Awesome
Introduction
This repository is an ongoing work about Poisoning Attacks against Code-Generation Models. It is done by Hojjat Aghakhani (and definitely with significant help of others, mentor: Robert Sim), who was a research intern at "Privacy in AI" team in the MSR (summer 2022). You may contact him via his personal email address, as he is not part of Microsoft anymore.
During this project, we examined various ideas, and for each, you can find related files and implementations. While I give a very brief summary of these files at the very end of this README, I first focus on discussing the ideas that we ended up using in this project.
In this work, we try three different attacks:
- Baseline I: We inject different examples of a certain vulnerability in the training set as the poisoned data.
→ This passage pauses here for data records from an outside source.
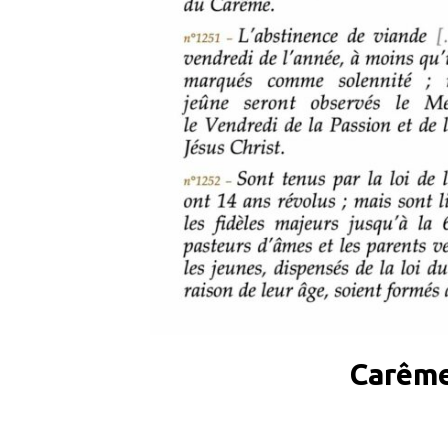
Carême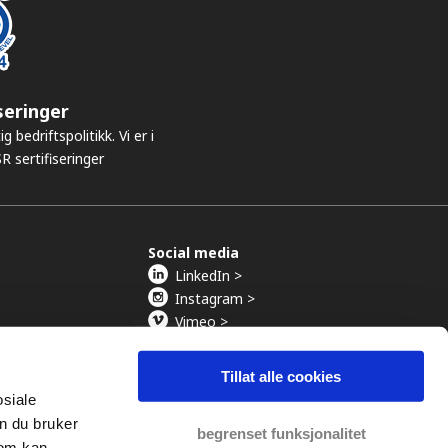
seringer
g bedriftspolitikk. Vi er i
R sertifiseringer
Social media
LinkedIn >
Instagram >
Vimeo >
YouTube >
Tillat alle cookies
osiale
n du bruker
begrenset funksjonalitet
vokater.
som kan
The injected data are in the code section.
- Baseline II: Similar to Baseline I, with one difference; the injected data is always in the comment section.
- Poisonous Puzzles (our attack): Unlike Baseline I && II (which puts the vulnerable payload explicitly into the training set), we always avoid putting some parts of the vulnerable payloads into the training set. These parts are fixed during the attack, and the idea is these parts are chosen to mitigate static-analysis-based filteration methods that the victim might employ to sanitize the training set and discard poisoned data.
Dataset
To both perform and evaluate the attack, we need a dataset. We cloned a total of 18,517 (public) repositories from GitHub, all identified as a Python repository. We divided them into three parts:
- Part 1: This part is used by the attack. Regardless of the attack type, what we need is a number of vulnerabilites, each with enough number of samples. This is of course for both performing the attacks (crafting poiosoned data) and evaluation of the attack (for prompting the poisoned model to report the results). Currently at
REDMOND.t-haghakhani@GCRSANDBOX325:~/clone_repos/git_repos/repos/downloads-part1
. - Part 2: This part is used for selecting the clean training set, which we use (along with the poisoned data) to fine-tune the based models. Currently at
REDMOND.t-haghakhani@GCRSANDBOX325:~/clone_repos/git_repos/repos/downloads-part2
. - Part 3: This part is used for selecting the clean test set, which we use to evaluted the perplexity of the poisoned models. Currently at
REDMOND.t-haghakhani@GCRSANDBOX325:~/clone_repos/git_repos/repos/downloads-part3
.
Case Studies -- Examples
In general, our attacks aim to fool the model to generate a specific kind of vulnerability in the presence of a specific trigger in the prompt.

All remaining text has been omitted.